COLUMBIA — Recently I've been hearing of renewed efforts by lawmakers to find additional ways to make abortions more difficult, if not impossible. Consequently, I am moved once again to call attention to my understanding of what being pro-life means to me.

Clearly, I do not suggest that I possess a complete, infallible understanding of the mind of God. I do not believe anyone else does. To do so would seem to me to be unforgivable blasphemy. I simply want to share my perspectives on the subject.

Being pro-life means that, as a Christian, I must be concerned for all life. I must do my best to extend limitless love and compassion to everyone. Thus, I have to go well beyond my concern for the unborn and include unwanted newborns as well as the women who bear them among my concerns.

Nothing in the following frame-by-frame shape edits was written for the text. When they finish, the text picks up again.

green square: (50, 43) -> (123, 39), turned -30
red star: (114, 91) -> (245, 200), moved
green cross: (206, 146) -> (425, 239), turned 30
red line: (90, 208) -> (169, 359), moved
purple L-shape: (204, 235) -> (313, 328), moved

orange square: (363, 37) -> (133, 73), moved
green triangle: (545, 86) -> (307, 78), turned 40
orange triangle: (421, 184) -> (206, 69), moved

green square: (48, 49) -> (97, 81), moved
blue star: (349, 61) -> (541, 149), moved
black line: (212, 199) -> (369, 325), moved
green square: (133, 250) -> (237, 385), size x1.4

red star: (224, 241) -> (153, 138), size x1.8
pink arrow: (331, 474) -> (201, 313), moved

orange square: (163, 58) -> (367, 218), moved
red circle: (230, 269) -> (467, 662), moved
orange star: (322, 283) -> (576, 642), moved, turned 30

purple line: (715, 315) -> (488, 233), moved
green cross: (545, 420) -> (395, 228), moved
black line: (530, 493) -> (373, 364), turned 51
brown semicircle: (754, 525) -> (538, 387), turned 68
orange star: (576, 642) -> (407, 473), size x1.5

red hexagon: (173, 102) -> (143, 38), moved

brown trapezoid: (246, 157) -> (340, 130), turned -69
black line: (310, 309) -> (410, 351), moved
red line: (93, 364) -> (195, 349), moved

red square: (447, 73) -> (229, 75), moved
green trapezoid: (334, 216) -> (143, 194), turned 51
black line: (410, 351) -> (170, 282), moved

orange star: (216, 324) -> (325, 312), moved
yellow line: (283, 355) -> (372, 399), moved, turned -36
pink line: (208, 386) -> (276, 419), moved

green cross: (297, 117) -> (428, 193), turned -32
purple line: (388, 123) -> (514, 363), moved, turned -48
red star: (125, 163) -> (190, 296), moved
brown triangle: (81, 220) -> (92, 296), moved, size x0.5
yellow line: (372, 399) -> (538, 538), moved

In previous letters, I have suggested that unwanted pregnancies often result in permanently unwanted children who are then faced with an unhappy life of abuse – a life that can produce angry, warped personalities.

I believe that when lawmakers pass laws that deny women easy access to abortions they unwittingly become accessories to the suffering that unwanted children are subject to.

That being the case, from the moment of birth, at the mother's request, lawmakers should find ways to provide these unfortunate children with loving, nurturing homes. It is unconscionable to wait until the children are abused to punish their abusers and then place the damaged children in foster homes.

The early years of a child's life are formative. Damage done to them is rarely reversible. It might be possible to require a woman to carry to term, but it is not possible to make her want or to love that child. Child abuse is a heinous crime and our immediate goal should be to keep it from happening rather than to focus on punishing abusers after the fact.

Furthermore, women who must deal with unwanted pregnancies need my love and compassion as well (whether they are victims of rape or incest or must give up the child because they lack the mental, physical or material resources to care for it). Those who have not or cannot ever become pregnant or give birth cannot fully understand the dreadful life-changing experience such a woman faces. To ignore her needs is unconscionable as well.

Geraldean McMillin lives in Jefferson City.